Summaries are grouped by theme and each theme is attributed by keyword matching across sender, subject, summary, with fallback on the summary alone when the subject line is opaque. So far the efficacy of this technique has been a bit inconsistent, but I didn't want to attribute the themes through senders names only, as that wouldn't make the app scalable.

The Flask interface and remote access

The output is a simple HTML page, organised by theme → sender → chronological cards; a Flask server wraps the pipeline. This simple web interface allows me to trigger a summarisation run via a button, display real-time logs, and navigate directly to the generated HTML output.

The app runs on my Mac Mini at home and is accessible remotely via Tailscale, a VPN tool that creates a private, encrypted network between your devices without requiring port forwarding or router configuration. In practice: the Mac Mini and the phone are on the same Tailscale network, regardless of physical location, which means the Flask interface is reachable from anywhere as if it were local.

Once a summarisation run completes, a push notification is sent via ntfy, a lightweight, open-source notification service. A dedicated topic is set up on the public ntfy.sh server; the Flask backend sends an HTTP POST request to that topic when the pipeline finishes, and the ntfy mobile app receives it instantly. In practice, this means triggering a run, putting the phone down, and being notified when the digest is ready. Without polling, without checking logs, without staying in front of a screen while mistral:7b works through a few dozen newsletters

It is also possible to delete low-interest newsletters directly from the interface, so when I open my inbox the selection matches the digest and I know that all the messages in there are only those I'm interested in.

What comes next

The app has been part of my daily routine for a while now, and that alone feels like a meaningful result. I use it almost every day (or at least every time a new batch of newsletters arrives) and the core loop works exactly as intended: trigger a run, wait for the ntfy notification, open the digest, decide what is worth reading. The ability to do this remotely, away from home, without touching my inbox directly, is something I did not fully anticipate appreciating as much as I do.

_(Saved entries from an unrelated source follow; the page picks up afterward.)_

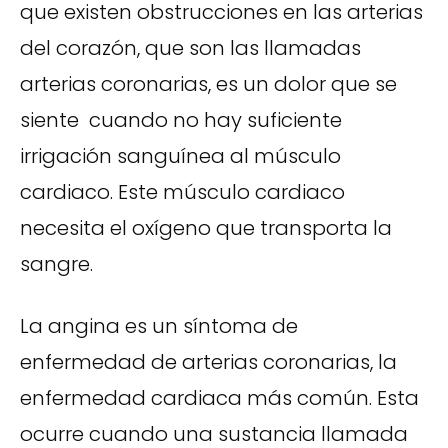
que existen obstrucciones en las arterias
del corazón, que son las llamadas
arterias coronarias, es un dolor que se
siente cuando no hay suficiente
irrigación sanguínea al músculo
cardiaco. Este músculo cardiaco
necesita el oxígeno que transporta la
sangre.
La angina es un síntoma de
enfermedad de arterias coronarias, la
enfermedad cardiaca más común. Esta
ocurre cuando una sustancia llamada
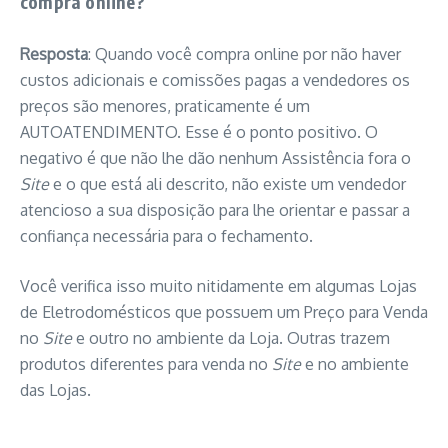
compra online?
Resposta
: Quando você compra online por não haver
custos adicionais e comissões pagas a vendedores os
preços são menores, praticamente é um
AUTOATENDIMENTO. Esse é o ponto positivo. O
negativo é que não lhe dão nenhum Assistência fora o
Site
e o que está ali descrito, não existe um vendedor
atencioso a sua disposição para lhe orientar e passar a
confiança necessária para o fechamento.
Você verifica isso muito nitidamente em algumas Lojas
de Eletrodomésticos que possuem um Preço para Venda
no
Site
e outro no ambiente da Loja. Outras trazem
produtos diferentes para venda no
Site
e no ambiente
das Lojas.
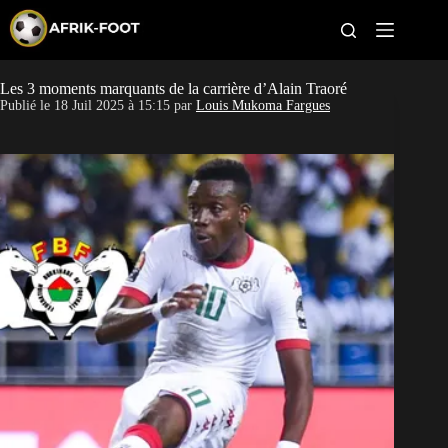
S
k
i
p
t
Les 3 moments marquants de la carrière d’Alain Traoré
CAN féminine
o
Publié le
18 Juil 2025 à 15:15
par
Louis Mukoma Fargues
c
o
CAN 2027
n
t
Pays
e
n
t
Clubs
Classement
Paris sportifs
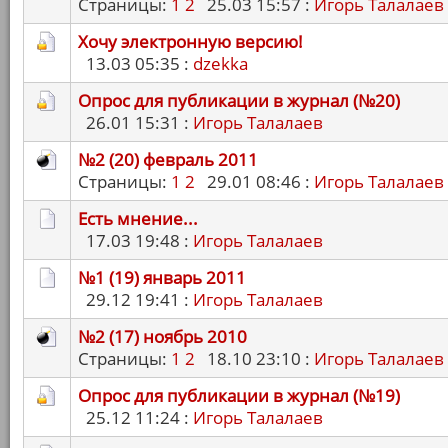
Страницы:
1
2
25.03 15:57 :
Игорь Талалаев
Хочу электронную версию!
13.03 05:35 :
dzekka
Опрос для публикации в журнал (№20)
26.01 15:31 :
Игорь Талалаев
№2 (20) февраль 2011
Страницы:
1
2
29.01 08:46 :
Игорь Талалаев
Есть мнение...
17.03 19:48 :
Игорь Талалаев
№1 (19) январь 2011
29.12 19:41 :
Игорь Талалаев
№2 (17) ноябрь 2010
Страницы:
1
2
18.10 23:10 :
Игорь Талалаев
Опрос для публикации в журнал (№19)
25.12 11:24 :
Игорь Талалаев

The quality of the summaries is functional, but honest assessment requires acknowledging the gap. mistral:7b does the job of triage reasonably well. It does not do it as well as a more capable model would - I know this because I ran the same newsletters through Claude early on, and the difference was not subtle. Some of that gap is a model capability issue; some of it is prompt engineering, which turned out to matter more than I expected.

This was also my first serious attempt at task automation. The learning curve was real, but the constraints (hardware limits, Proton Mail's lack of a public API, the peculiarities of working with a local LLM) produced decisions that I think made the project more interesting, not less.

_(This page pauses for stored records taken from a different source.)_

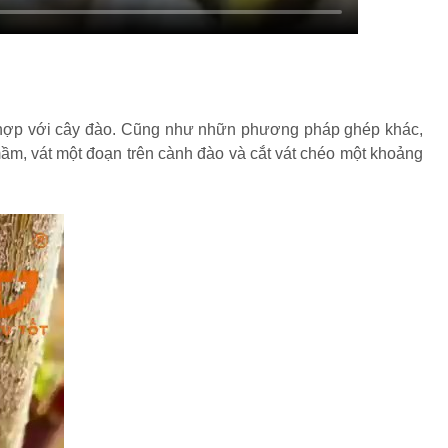
ù hợp với cây đào. Cũng như nhữn phương pháp ghép khác,
m, vát một đoạn trên cành đào và cắt vát chéo một khoảng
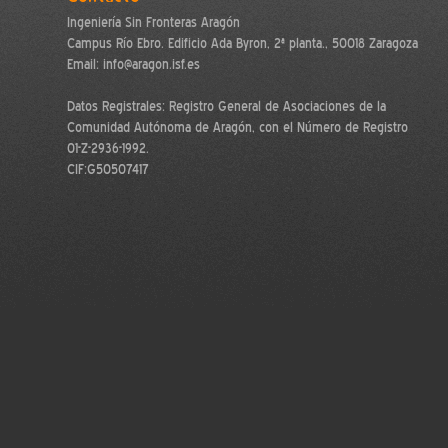
Ingeniería Sin Fronteras Aragón
Campus Río Ebro. Edificio Ada Byron, 2ª planta., 50018 Zaragoza
Email: info@aragon.isf.es
Datos Registrales: Registro General de Asociaciones de la
Comunidad Autónoma de Aragón, con el Número de Registro
01-Z-2936-1992.
CIF:G50507417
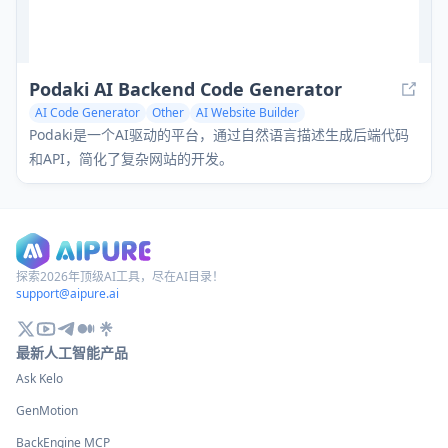
Podaki AI Backend Code Generator
AI Code Generator
Other
AI Website Builder
Podaki是一个AI驱动的平台，通过自然语言描述生成后端代码
和API，简化了复杂网站的开发。
探索2026年顶级AI工具，尽在AI目录！
support@aipure.ai
最新人工智能产品
Ask Kelo
GenMotion
BackEngine MCP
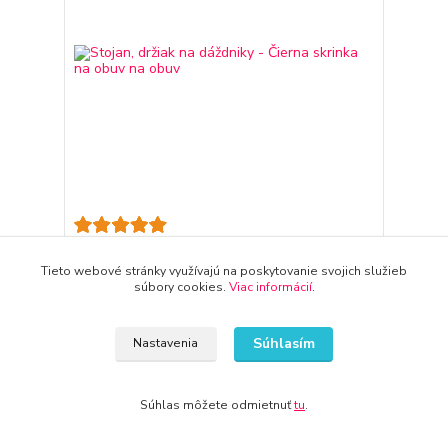
Stojan, držiak na dáždniky - Čierna skrinka na obuv
na obuv
Tieto webové stránky využívajú na poskytovanie svojich služieb
65,36 €
súbory cookies.
Viac informácií
.
3-7 dni
53,14 €
bez DPH
Pridať do košíka
Súhlasím
Nastavenia
Súhlas môžete odmietnuť
tu
.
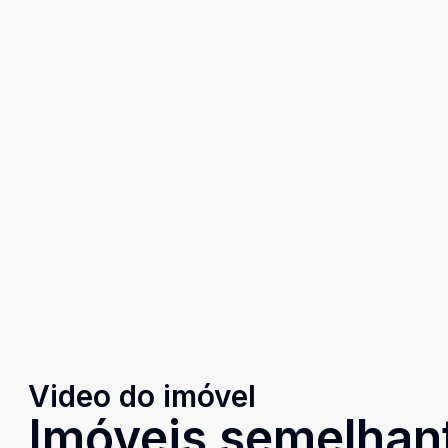
Video do imóvel
Imóveis semelhan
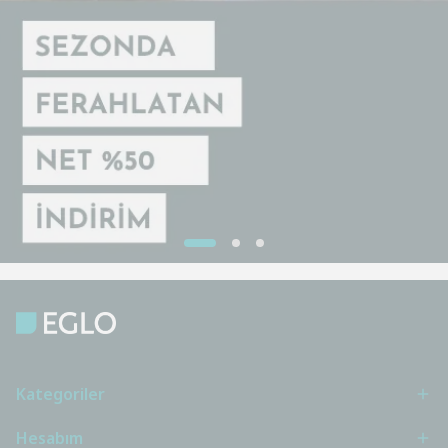
Kategoriler
Hesabım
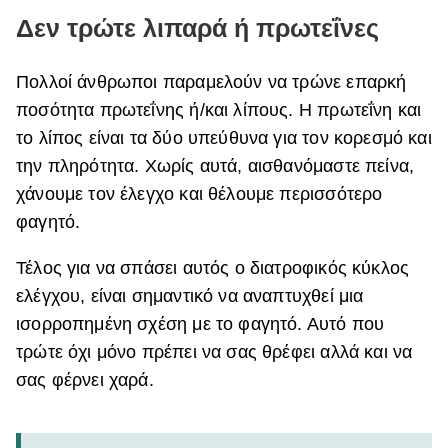
Δεν τρώτε λιπαρά ή πρωτεΐνες
Πολλοί άνθρωποι παραμελούν να τρώνε επαρκή
ποσότητα πρωτεΐνης ή/και λίπους.
Η πρωτεΐνη και
το λίπος είναι τα δύο υπεύθυνα για τον κορεσμό και
την πληρότητα. Χωρίς αυτά, αισθανόμαστε πείνα,
χάνουμε τον έλεγχο και θέλουμε περισσότερο
φαγητό.
Τέλος για να σπάσει αυτός ο διατροφικός κύκλος
ελέγχου, είναι σημαντικό να αναπτυχθεί μια
ισορροπημένη σχέση με το φαγητό. Αυτό που
τρώτε όχι μόνο πρέπει να σας θρέφει αλλά και να
σας φέρνει χαρά.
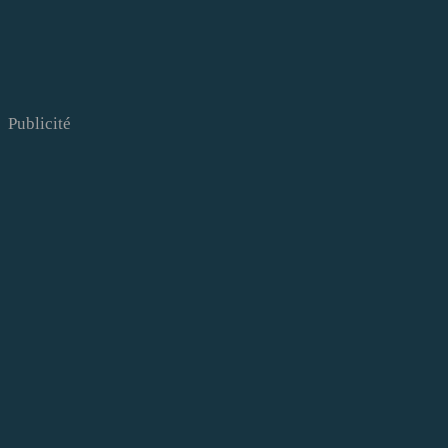
Publicité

The project will be published as open source, as all my personal work is. The choice of ntfy fits naturally into that philosophy: it is itself open-source and can be self-hosted, which means a future migration to a home server could include a private ntfy instance: no dependency on a public service, no data leaving the local network. A friend I told about the project expressed immediate interest, but she uses a different email provider. Which points to the most obvious next step: a multi-provider connection mode, so the pipeline is not tied to Proton Bridge specifically.

There is a larger question hovering over all of this, one I am not sure I can answer yet. I spend a considerable amount of time reading about the ways artificial intelligence is disrupting creative work: displacing writers, devaluing craft, accelerating a kind of flattening of the things that make writing worth reading. And yet here I am, using a language model to help me decide which writers are worth reading this week. I find the tension genuinely uncomfortable. I do not think it resolves neatly. But I think it is worth naming, rather than pretending it is not there.